Бай вытащил кисет — пустой, по привычке, — повертел и сунул обратно.
— Хорошо погуляли американцы, — сказал он глухо. — Деревню Анхо пожгли всю. Бенсук — в проволоку, под конвой. Стариков, что не шли, — прямо во дворах. — Он сплюнул. — Командир, нас осталось на один хороший зубок. Они нас доедают.
— Доедают того, кто сидит и ждёт, пока доедят, — отозвался я. — Раздай, что есть. Считать будем сытыми, не голодными.
Делили рис — по горсти на двоих, холодный, склизкий, завёрнутый в лист, — и Май разлила по кругу мутную воду из бамбукового колена, ту, за которой её девчонки ползали полночи мимо вражеских вышек. Я смотрел, как они едят — медленно, растягивая каждое зерно, как едят те, кто не знает, будет ли завтра, — и считал уже не людей, а то, что из этих людей можно было сложить: сколько целых стволов, сколько тех, кто умеет, и сколько тех, кого надо поднимать с самого низа, с того, как держать оружие. А поверх этого, не вслух, уже ложилась чёрной краской схема базы наверху — где у неё мягкое подбрюшье и куда я поведу этих, когда они будут готовы.
— Товарищ Там? — спросил я Шау вполголоса.
— Ушёл к округу с донесением. Через болото. — Шау поскрёб культёй у виска. — Сказал, вернётся с приказом. Может, и вернётся. Может, округ его и оставит при себе — грамотный, такие в тылу нужнее.
Я подвинул ногтем фитиль в плошке. Без политрука над душой дышалось легче — простая мысль, и прятать её от себя было незачем. Делить горсти и поднимать из праха ячейку я сумею и без его тетради. А отвечать за то, что задумал, мне всё равно придётся самому, перед своими, не перед Ханоем.
— Ешьте, — сказал я громче, всем. — И спать. Завтра не отдыхаем. Завтра начинаем сначала.
Кто-то в темноте хмыкнул — горько, без веселья. Сначала. Их доедали, а командир говорил «сначала».
Назавтра в старую камеру потянулись чужие.

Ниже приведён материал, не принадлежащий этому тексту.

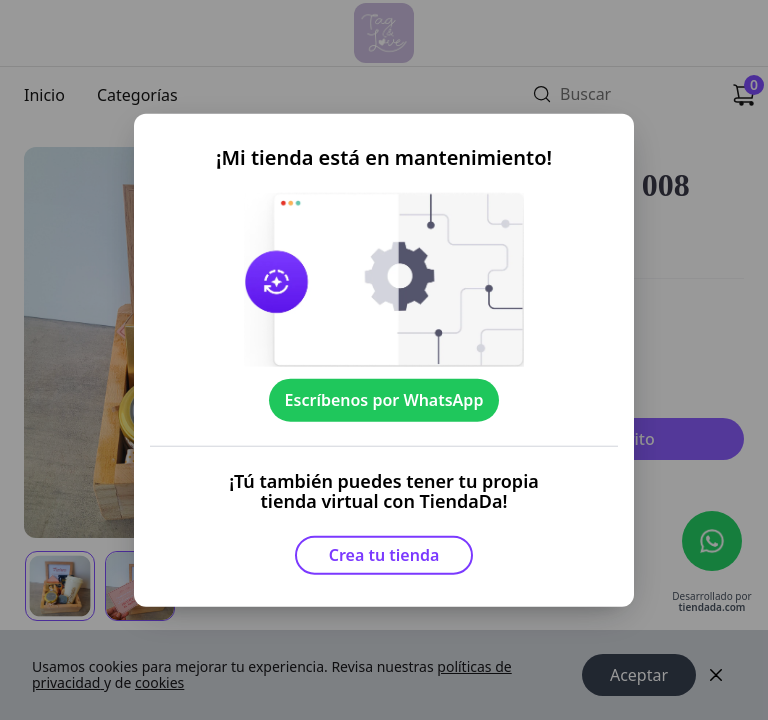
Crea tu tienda (384, 555)
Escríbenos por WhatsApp (384, 400)
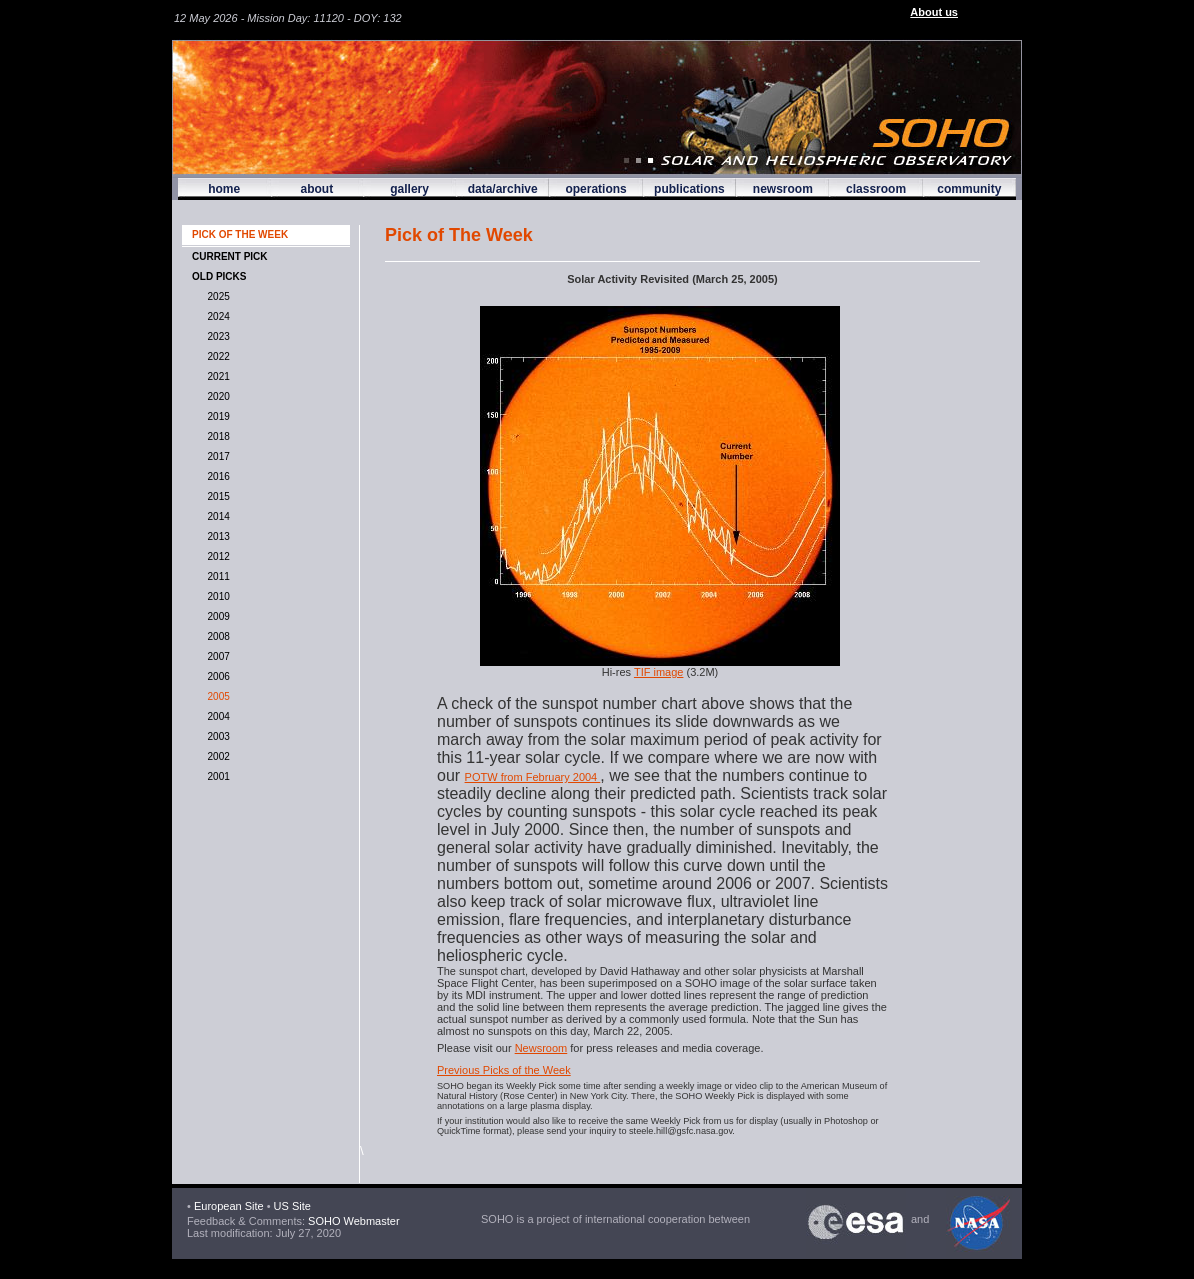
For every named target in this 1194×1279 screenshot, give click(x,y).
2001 (216, 776)
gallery (409, 189)
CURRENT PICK (230, 256)
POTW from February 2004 (533, 777)
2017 (216, 456)
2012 (216, 556)
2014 (216, 516)
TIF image (659, 672)
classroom (876, 189)
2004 (216, 716)
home (224, 189)
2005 (216, 696)
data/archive (503, 189)
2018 (216, 436)
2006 (216, 676)
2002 (216, 756)
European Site (229, 1206)
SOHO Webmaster (352, 1221)
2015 (216, 496)
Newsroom (541, 1048)
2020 (216, 396)
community (969, 189)
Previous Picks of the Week (504, 1070)
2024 (216, 316)
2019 (216, 416)
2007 (216, 656)
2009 (216, 616)
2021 (216, 376)
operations (595, 189)
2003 (216, 736)
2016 (216, 476)
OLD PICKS (219, 276)
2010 (216, 596)
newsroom (783, 189)
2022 (216, 356)
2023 (216, 336)
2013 (216, 536)
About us (934, 12)
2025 (216, 296)
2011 (216, 576)
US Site (292, 1206)
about (316, 189)
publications (689, 189)
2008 (216, 636)
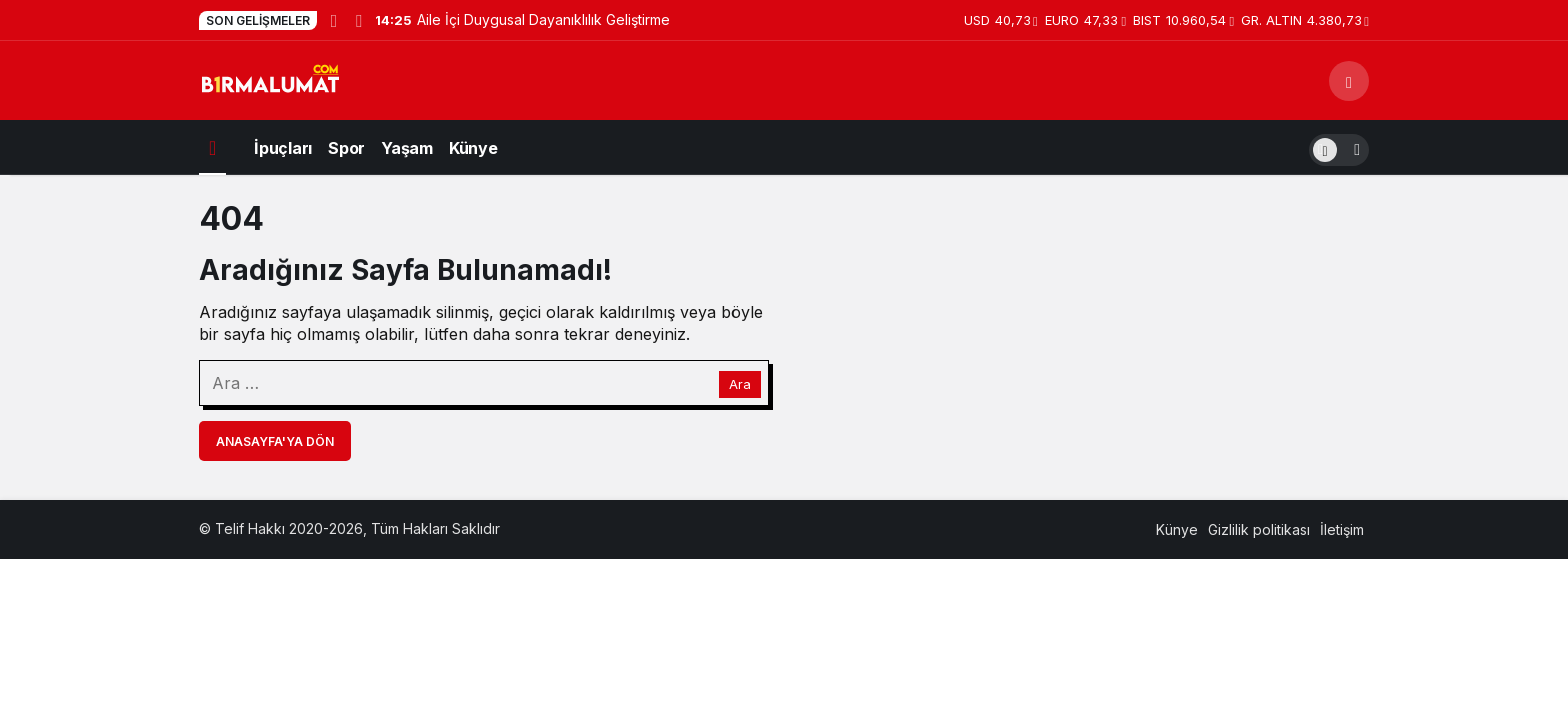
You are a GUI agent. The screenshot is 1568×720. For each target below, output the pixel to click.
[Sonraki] (358, 20)
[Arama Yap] (1349, 81)
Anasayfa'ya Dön (275, 441)
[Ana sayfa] (212, 147)
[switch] (1339, 147)
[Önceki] (334, 20)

Зона ненавидела базу так, как ненавидят только то, что село тебе на грудь и дышит в лицо соляркой, и эта ненависть, ровная и густая, как ил на дне канала, гнала ко мне людей вернее всякого набора, вернее любого политрукова слова о линии и долге. Шли те, у кого американцы и их сайгонские псы отняли в эти недели последнее, — а отняли у многих, потому что зона свободного огня не разбирает, кто партизан, а кто просто пахал свой клочок у самой проволоки. Шёл парень из Бенсука, у которого мать загнали в загон, а отца положили во дворе за то, что не встал, когда велели встать; шёл другой, постарше, чьи буйволы сгорели в подожжённой соломе вместе с хлевом и годовым трудом; шла девчонка лет шестнадцати с лицом, на котором уже не осталось ничего детского, и про неё Май сказала мне только одно короткое слово и отвернулась к своему шнурку с донесениями прежде, чем я успел переспросить. Они приходили ночами, поодиночке и по двое, голодные, оборванные, со страшными сухими глазами, в которых стояло то самое, что когда-то стояло в глазах Зунга, — и я узнавал это с одного взгляда, потому что сам ходил с таким.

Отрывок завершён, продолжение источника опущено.